Hal keenam adalah perasaanku sendiri. Rasanya kok arti sebuah keluarga itu lebih dari sekedar kata-kata tapi bagaimana kamu tetap menjaga komunikasi meski jarak tempuh sepanjang hari. Om tante kuperhatikan wajahnya tersenyum lebar ketika berkumpul dengan sanak saudaranya, apalagi om ku yang berasal dari jauh. Bahkan ada kakekku yang tidak henti memvideo kami yang sedang ngumpul. Awkward tapi yaudahlah ya. 

Aku bertanya sih, apa aku akan memiliki senyum yang sama nanti ketika sudah tua nanti dan dalam momen kaya begini?

Nggak sih, kemarin aja sewaktu pulang senyum-senyum terus. Ini ya rasanya ketemu saudara jauh, melihat keadaan mereka langsung dan dengerin mereka ngobrol satu sama lain. Bahkan mungkin bahasa Indonesa tidak punya kosakata untuk menggambarkan perasaan ini selain bahagia yang susah dideskripsikan. Utamaku adalah mau ketemu sepupu sendiri yang sudah lama banget ketemu. Akhirnya bisa bersama mereka selama kurang lebih empat hari, dari yang awalnya malu-malu terus dipaksakan seharian berkegiatan bersama dan selalu satu mobil, akhirnya selalu ngumpul dan duduk deketan. Dari yang awalnya cari perhatian dengan cara masing-masing sampai sudah nyaman mau berbagi gelas, saling menindih kaki bahkan saling mencela satu sama lain. 

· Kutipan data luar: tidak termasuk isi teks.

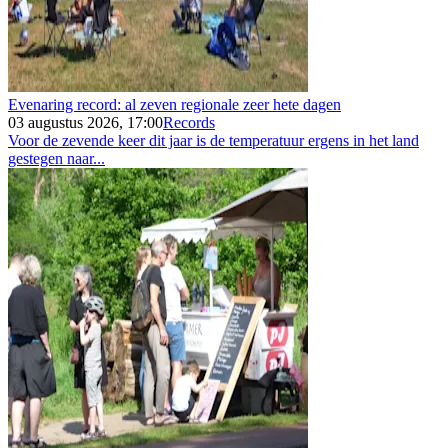
Evenaring record: al zeven regionale zeer hete dagen
03 augustus 2026, 17:00
Records
Voor de zevende keer dit jaar is de temperatuur ergens in het land
gestegen naar...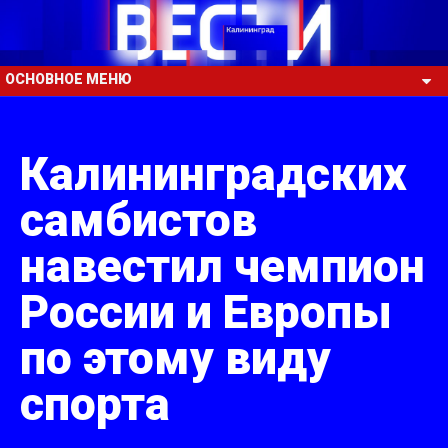
ОСНОВНОЕ МЕНЮ
Калининградских
самбистов
навестил чемпион
России и Европы
по этому виду
спорта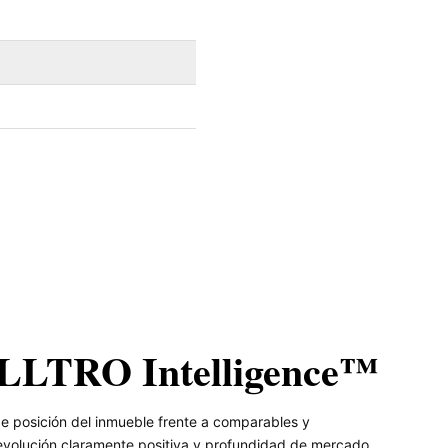
VALLTRO Intelligence™
e posición del inmueble frente a comparables y
volución claramente positiva y profundidad de mercado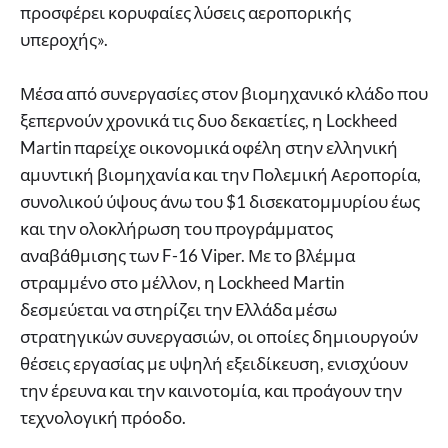
προσφέρει κορυφαίες λύσεις αεροπορικής
υπεροχής».
Μέσα από συνεργασίες στον βιομηχανικό κλάδο που
ξεπερνούν χρονικά τις δυο δεκαετίες, η Lockheed
Martin παρείχε οικονομικά οφέλη στην ελληνική
αμυντική βιομηχανία και την Πολεμική Αεροπορία,
συνολικού ύψους άνω του $1 δισεκατομμυρίου έως
και την ολοκλήρωση του προγράμματος
αναβάθμισης των F-16 Viper. Με το βλέμμα
στραμμένο στο μέλλον, η Lockheed Martin
δεσμεύεται να στηρίζει την Ελλάδα μέσω
στρατηγικών συνεργασιών, οι οποίες δημιουργούν
θέσεις εργασίας με υψηλή εξειδίκευση, ενισχύουν
την έρευνα και την καινοτομία, και προάγουν την
τεχνολογική πρόοδο.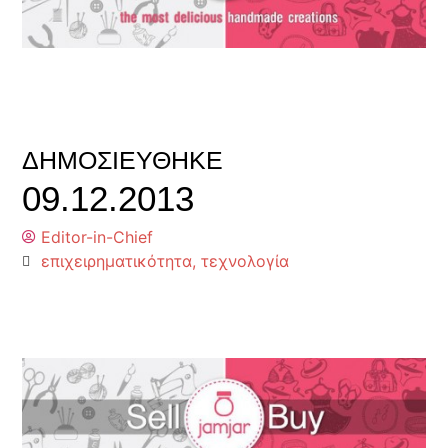
ΔΗΜΟΣΙΕΎΘΗΚΕ
09.12.2013
Editor-in-Chief
επιχειρηματικότητα
,
τεχνολογία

Dalam satu momen kumpul keluarga di jam 9 malam kemarin, salah satu omku berceletuk, kita ini keluarga memang dari dulu sudah begini, semua obrolan masuk telinga kanan keluar telinga kiri. Jadi jangan baperan. Kuperhatikan bahwa, keluargaku yang ini punya sebuah nilai-nilai yang menarik. Sebuah nilah yang sepertinya akan sama dengan nilai-nilai sebuah keluarga dari daerah Asia. Family comes first. Apapun keputusan kamu dalam hidup, keluarga hanya mendukung kondisi yang terbaik. Acara nikahan semua harus bisa berhadir. Malamnya dipastikan ada acara ramah tamah ngomongin permasalahan orang lain dan menertawakan hidup. Sisanya tanding cerita lucu antar anggota keluarga, kecerobohan, kelakuan bego atau ngejekin anggota keluarga yang sudah berumur tapi belum berkeluarga. Semacam evaluasi acara ya, tapi lebih erat alias mulutnya tidak bisa diikat erat. 

Kemarin ada satu kekhawatiranku yang kelewatan. Kebetulan nginap di kamar sepupu yang bisa dibilang seumuran. Dalam hati, doh ini gimana cara negornya. Kamarnya bahkan sudah berubah sejak terakhir ketemu, nyari bahan obrolan kok otak buntu, akhirnya cuman numpang tidur sambil diam-diam, lha kami berdua pendiam. Ke-diam-an ini berlanjut hingga malam terakhir sebelum pulang, aku beranikan banyak tanya, biarin aja bacot hehe, habiskan semua stok pertanyaan basic tentang kehidupan, sampingkan dulu deep talk. Tips ini berhasil sih, hehe. Dindingnya roboh sebagian. Iya, semakin dewasa kita terbiasa membangun dinding dan berharap orang tidak melewati batas yang kita bangun. Tetapi sebagian orang lupa, ada orang yang tau cara merobohkan dinding, punya kunci cadangan atau bahkan tau, dinding bagian mana yang bisa dijebol. I just knew your language, bro. 

Hmmmmm. Aku jadi mikir lagi kan, sebagai sepupu laki-laki tertua dari semua sepupu dari pihak Ayah, apakah aku yang harus memulai pembicaraan dan bonding dengan mereka semua? Jawabannya iya haha. sudah 2020 loh, masa masih mau termakan isu keluarga adalah hal–hal bullshit, Bay? Ya jangan dong. Ketika hampir pulang aku baru sadar, bahwa genetis itu memang mengalir. Kami (para sepupu) punya banyak preferensi hal yang sama, ceroboh, kalo tidur harus gelap, menyukai kopi dan senang berdebat tentang cerita lucu masing-masing. Sudah cukup lah refleksinya, jadi keluarga itu begini, seberapa marahnya kamu, tetap punya waktu tersenyum dan tertawa bersama mereka. Hehe.